Cléopâtre cependant, polyglotte, pour impressionner l’imperator commandait le cumin en éthiopien, le silphium en hébreu, le poivre en syrien. Antoine émerveillé la laissait faire, et trouvait aux accents de sa voix plus de délices qu’aux accords des cithares.

Puis, on apporta des plats familiers aux Romains, et ce fut somptueux.

Des sangliers dormaient dans des bassines de champignons, que quatre hommes soulevaient difficilement ; les surmulets flottaient dans le garum ; les cochons de lait farcis de deux, trois et six ans baignaient entre les raves, colorées en six nuances de pourpre ; il y avait des tétines de truie, des cuisseaux de veaux et des gigots de chevreaux, et puis des asperges sauvages, et des artichauts des sables. Les crêtes de coq, les membranes rôtis de palmes d’oie, succédaient aux chapons et aux perdrix, aux foies gras, aux chairs de pintade imbibées de lait d’ânesse.

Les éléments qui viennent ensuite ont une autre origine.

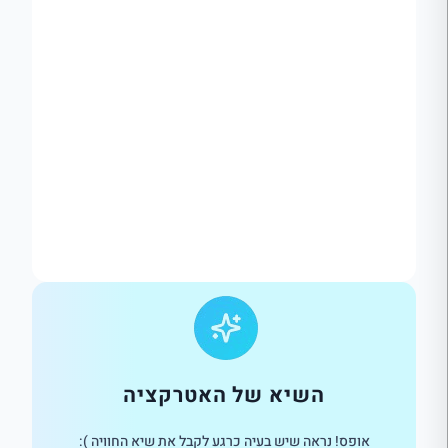
השיא של האטרקציה
אופס! נראה שיש בעיה כרגע לקבל את שיא החוויה ):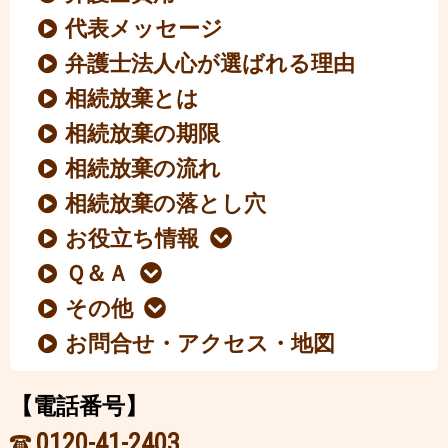
代表メッセージ
弁護士法人心が選ばれる理由
相続放棄とは
相続放棄の期限
相続放棄の流れ
相続放棄の落とし穴
お役立ち情報
Ｑ＆Ａ
その他
お問合せ・アクセス・地図
【電話番号】
0120-41-2403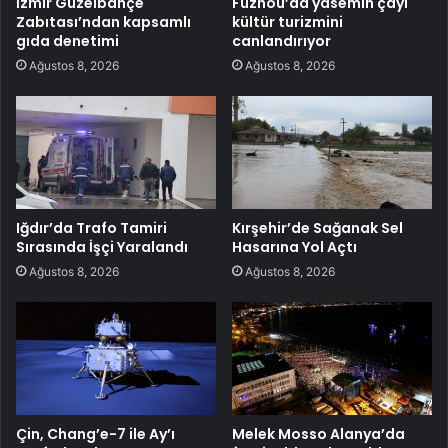
İzmir Güzelbahçe
Fuzhou’da yasemin çayı
Zabıtası’ndan kapsamlı
kültür turizmini
gıda denetimi
canlandırıyor
Ağustos 8, 2026
Ağustos 8, 2026
Iğdır’da Trafo Tamiri
Kırşehir’de Sağanak Sel
Sırasında İşçi Yaralandı
Hasarına Yol Açtı
Ağustos 8, 2026
Ağustos 8, 2026
Çin, Chang’e-7 ile Ay’ı
Melek Mosso Alanya’da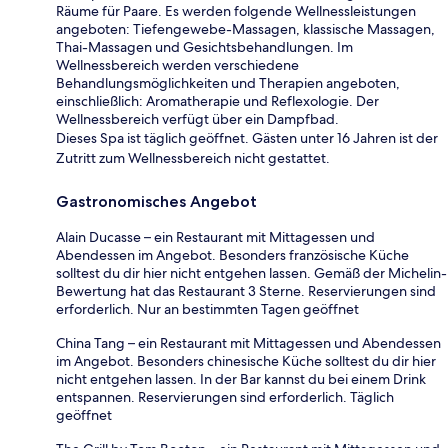
Räume für Paare. Es werden folgende Wellnessleistungen
angeboten: Tiefengewebe-Massagen, klassische Massagen,
Thai-Massagen und Gesichtsbehandlungen. Im
Wellnessbereich werden verschiedene
Behandlungsmöglichkeiten und Therapien angeboten,
einschließlich: Aromatherapie und Reflexologie. Der
Wellnessbereich verfügt über ein Dampfbad.
Dieses Spa ist täglich geöffnet. Gästen unter 16 Jahren ist der
Zutritt zum Wellnessbereich nicht gestattet.
Gastronomisches Angebot
Alain Ducasse – ein Restaurant mit Mittagessen und
Abendessen im Angebot. Besonders französische Küche
solltest du dir hier nicht entgehen lassen. Gemäß der Michelin-
Bewertung hat das Restaurant 3 Sterne. Reservierungen sind
erforderlich. Nur an bestimmten Tagen geöffnet
China Tang – ein Restaurant mit Mittagessen und Abendessen
im Angebot. Besonders chinesische Küche solltest du dir hier
nicht entgehen lassen. In der Bar kannst du bei einem Drink
entspannen. Reservierungen sind erforderlich. Täglich
geöffnet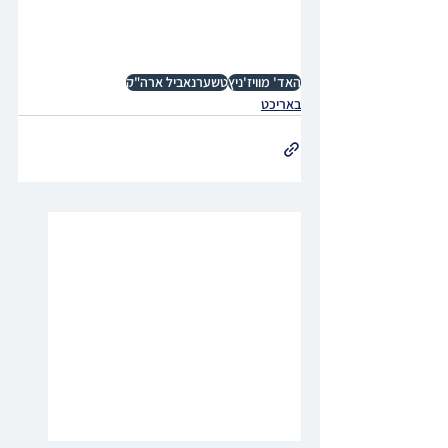
האד' מוויז'ניץ
טשערנאביל ארה"ק
באריכט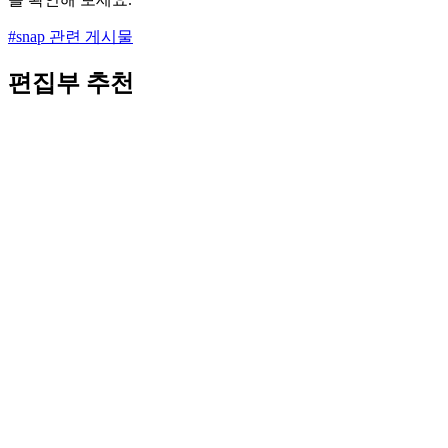
#snap 관련 게시물
편집부 추천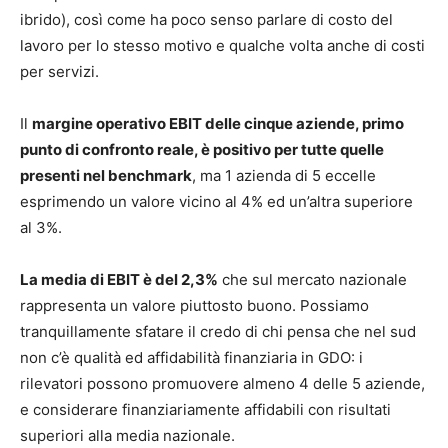
ibrido), così come ha poco senso parlare di costo del
lavoro per lo stesso motivo e qualche volta anche di costi
per servizi.
Il
margine operativo EBIT delle cinque aziende, primo
punto di confronto reale, è positivo per tutte quelle
presenti nel benchmark
, ma 1 azienda di 5 eccelle
esprimendo un valore vicino al 4% ed un’altra superiore
al 3%.
La media di EBIT è del 2,3%
che sul mercato nazionale
rappresenta un valore piuttosto buono. Possiamo
tranquillamente sfatare il credo di chi pensa che nel sud
non c’è qualità ed affidabilità finanziaria in GDO: i
rilevatori possono promuovere almeno 4 delle 5 aziende,
e considerare finanziariamente affidabili con risultati
superiori alla media nazionale.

La moitié des plats était rapportée sans même avoir été consommée ; l’intention seulement de les exhiber les avait fait préparer ; et les officiers, les administrateurs, n’osant toucher aux aliments inconnus, les cigales, les spondyles, l’estomac dilaté pourtant par l’appétit excité, se jetaient sur les scombres, les chevreuils et les scares de Sicile, voracement.

Antoine et la reine d’Égypte, côte à côte, heureux mélancoliquement, tandis que le festin s’allongeait se remémoraient les moments passés ensemble, à Rome. Mais Cléopâtre, tout en remuant ses cheveux, tout en secouant ses étoffes à la dérobée, afin d’en dégager les senteurs et redoubler le vertige du triumvir, songeait à César sans le vouloir, et se mordait les lèvres…

Il aurait conquis le monde, elle l’aurait épousé ; ensemble, ils auraient régné sur la terre entière. Et soumise elle-même aux effets des vins, la conscience endormie par la musique et les rires, par les vapeurs et les fumets, elle s’étendait sur le dos, fermait les yeux, et la bouche entrouverte se rêvait en impératrice du monde, voyageant de palais en palais, naviguant de royaume en royaume, vouée au culte par l’humanité, distribuant les largesses, rabaissant les puissants.

Il n’aurait pas dû mourir ! Son immense entreprise avait brûlé avec son cadavre ; les cendres de son corps avaient été celles de ses espérances !

Elle avait tant cherché à l’oublier, qu’elle y était presque arrivée ; mais la figure d’Antoine, sa brune chevelure bouclée, son nez, son teint, ses yeux italiens, ses habits à la romaine, lui avaient rappelé le dictateur irrésistiblement. Elle ne cherchait que César dans ses traits. Et elle le désirait parce qu’il lui ressemblait, mais elle le haïssait parce qu’il n’en avait que la force, et non l’intelligence.

Antoine également songeait à César sans l’avouer, qu’il avait admiré toujours, et dont la mort avait laissé dans son cœur un vide étrange.

Il se souvenait des grandes campagnes, des séances au Sénat, des fêtes aussi, les triomphes, les Lupercales ; de ses regards superbes qui pouvaient ravir, et foudroyer… puis des poignards des sénateurs !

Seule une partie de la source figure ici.